一時しのぎの手段は有り得ない。例え、撃退したり、こちらが安全地帯に逃げられたとしてもヤツは物陰に息を潜め、俺が睡魔に身を預けるのを待って再び動き出すのだから。現れたら確実に倒す。それがGと対峙する時の鉄則だ。


普段、電子機器にばかり頼っているせいか、俺のテーブルにすぐにヤツを撃破出来る物はない。もちろん、殺虫剤といった便利アイテムも今は台所の奥だ。攻撃手段が無いという事がどれだけ恐ろしい事かは、ホラー映画やゲームの主人公が嫌という程、教えてくれている。


(何も出来ない・・・!かといってこのままじゃ逃げられるかもしれないし、最悪こっちに飛んでくる可能性も・・・!!)


互いの距離は目測にして3m程。ヤツが羽を開いて飛び上がれば一瞬で詰められる距離だ。


――そして、永遠に思えた時間は不意に動き出した!


ジー、と耳障りな音を立ててヤツが飛び立つ。進行方向はこちら側。俺が確認出来たのはそこまでだった。
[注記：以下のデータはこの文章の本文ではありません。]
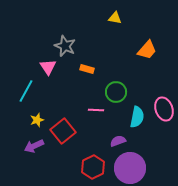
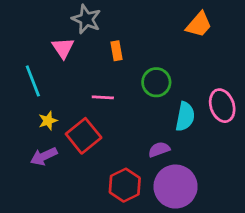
orange rectangle: (87, 69) -> (117, 51), turned 64
cyan line: (26, 91) -> (33, 81), turned -50
pink line: (96, 110) -> (103, 97), moved

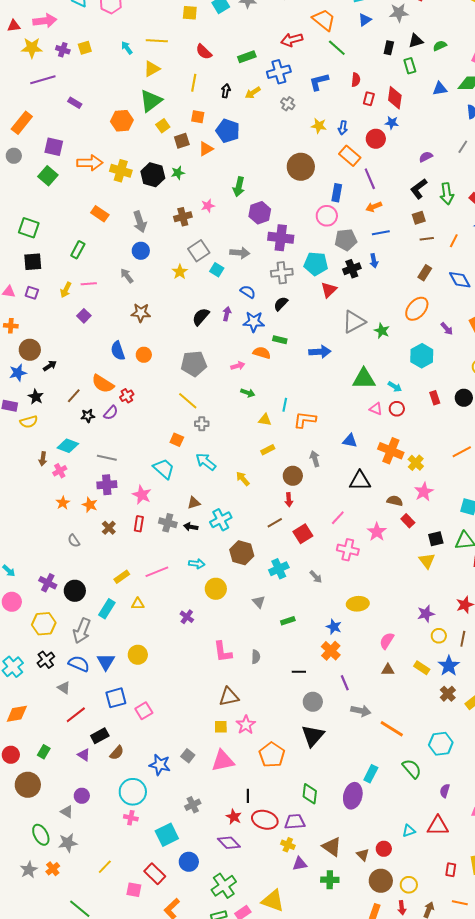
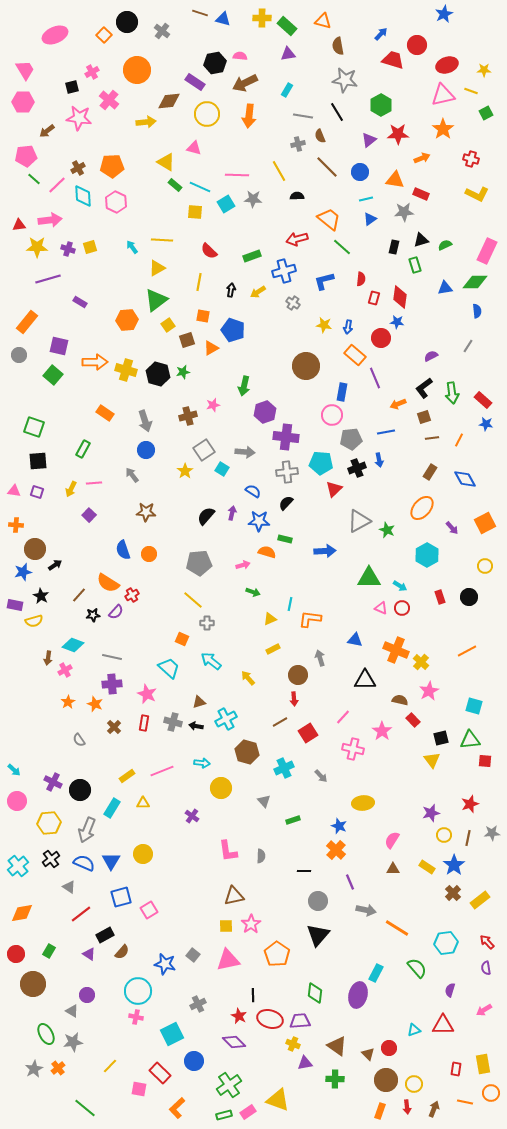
orange arrow: (374, 207) -> (398, 404), moved
yellow triangle: (265, 420) -> (270, 619), turned -32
脳裏に広がる危機感に任せて俺は全力で身を横に翻す。火事場の馬鹿力とはよく言ったもので、普段では考えられない程素早く俺は床を移動した。


そして、すぐさま近くにあった雑誌を手に取り、振り向いた時にはヤツはソファ側の壁からさらに横合いのタンスの上に着地。そのまま流れるようにタンスの裏へと姿を消した。


どこへどう移動したのか。その後、俺は勇気を振り絞り、タンスをどかしたり、テレビ台を動かしてヤツを探したが見付ける事は出来なかった。


その夜、俺は一晩中、ヤツの襲撃を警戒、怯えながら羽音の幻聴を聞いたような気がして飛び起きたりと眠れない夜を過ごした。

結局、ヤツはその後現れる事はなく、更には俺の住んでいた部屋に現れたGはヤツが最初で最後だった。


・・・・・・・・・一体、ヤツはどこへ行ったのだろうか。今も脳裏に鮮明に残る記憶だけが夏にソファを見る度にヤツを思い出させる。


出来れば二度と遭遇したくはないが、滅多に窓を開けず、部屋の扉もほぼ開けることのない、あの夏の密室でヤツはどこへどう逃げたのか・・・。それだけは今も俺の中で残り続ける謎であり、恐怖の象徴たるヤツを絶対に乗り越える事が出来ない、という事実を突き付けてくる記憶である。